Late-life depression is associated with decreased brain volumes, particularly in frontal and temporal areas. Evidence suggests that depressive symptoms at a subclinical level are also associated with brain atrophy in these regions, but most of these associations are based on cross-sectional data. Our objective was to investigate both cross-sectional and longitudinal relations between sub-threshold depressive symptoms and brain volumes in older adults and to examine whether these associations are modified by age.


In total, 110 dementia-free adults from the neuroimaging substudy of the Baltimore Longitudinal Study of Aging aged 56 years and older at baseline participated in this study. Participants received annual evaluations for up to 9 years, during which structural magnetic resonance imaging (MRI) scans were acquired and depressive symptoms were measured using the Center for Epidemiologic Studies Depression Scale.

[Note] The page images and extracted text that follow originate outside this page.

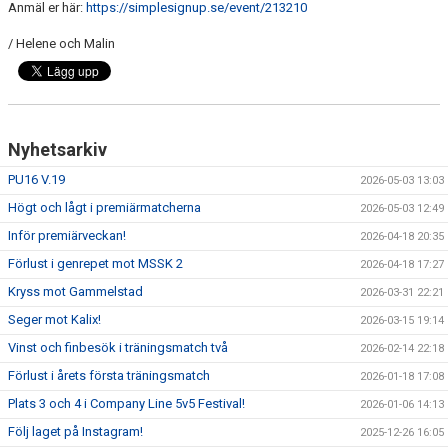
Anmäl er här:
https://simplesignup.se/event/213210
DOKUMENT
/ Helene och Malin
KONTAKT
Nyhetsarkiv
PU16 V.19
2026-05-03 13:03
Högt och lågt i premiärmatcherna
2026-05-03 12:49
Inför premiärveckan!
2026-04-18 20:35
Förlust i genrepet mot MSSK 2
2026-04-18 17:27
Kryss mot Gammelstad
2026-03-31 22:21
Seger mot Kalix!
2026-03-15 19:14
Vinst och finbesök i träningsmatch två
2026-02-14 22:18
Förlust i årets första träningsmatch
2026-01-18 17:08
Plats 3 och 4 i Company Line 5v5 Festival!
2026-01-06 14:13
Följ laget på Instagram!
2025-12-26 16:05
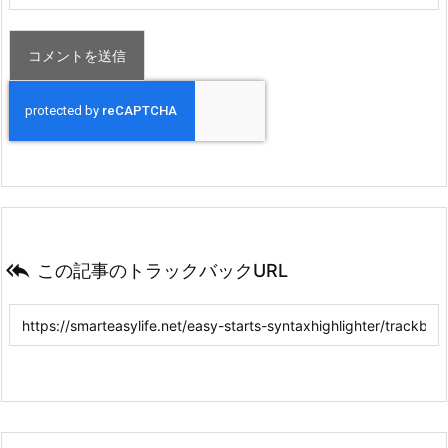

この記事のトラックバックURL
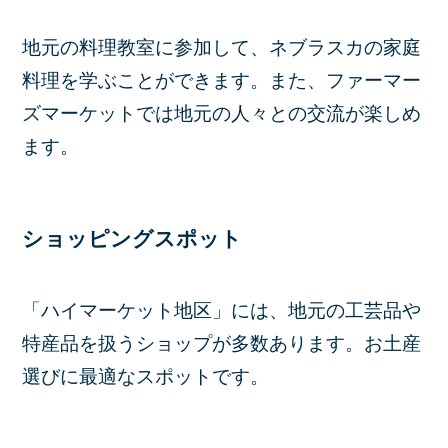
地元の料理教室に参加して、ネブラスカの家庭
料理を学ぶことができます。また、ファーマー
ズマーケットでは地元の人々との交流が楽しめ
ます。​
ショッピングスポット
「ハイマーケット地区」には、地元の工芸品や
特産品を扱うショップが多数あります。お土産
選びに最適なスポットです。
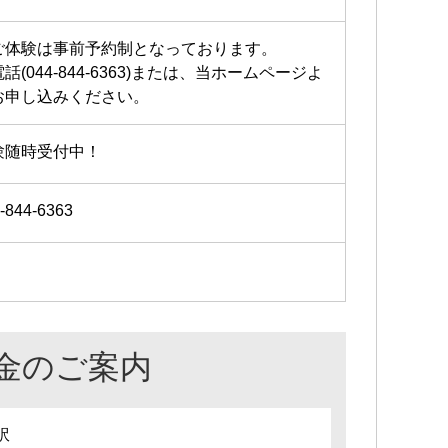
ご体験は事前予約制となっております。
話(044-844-6363)または、当ホームページよ
お申し込みください。
験随時受付中！
-844-6363
金のご案内
訳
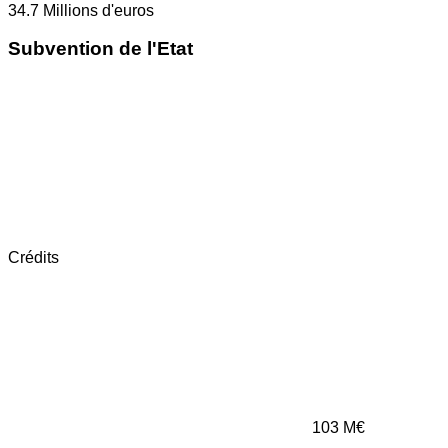
34.7
Millions d'euros
Subvention de l'Etat
Crédits
103
M€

Mean depressive symptom scores over time were associated with grey matter volume reductions in the left temporal lobe. Depressive symptoms were associated with brain volume reductions with advancing age in the cingulate gyrus and orbitofrontal cortex. Moreover, individuals with higher mean depressive symptom scores showed a faster rate of volume decline in left frontal white matter. Depressive symptoms were not associated with hippocampus volumes.


Limitations include the relative homogeneity of our primarily white and highly educated sample, the lack of information about age at onset of depressive symptoms and potential limitations of the automated brain volume registration.


Our results suggest that depressive symptoms, even at a subthreshold level, are associated with volume reductions in specific frontal and temporal brain regions, particularly with advancing age.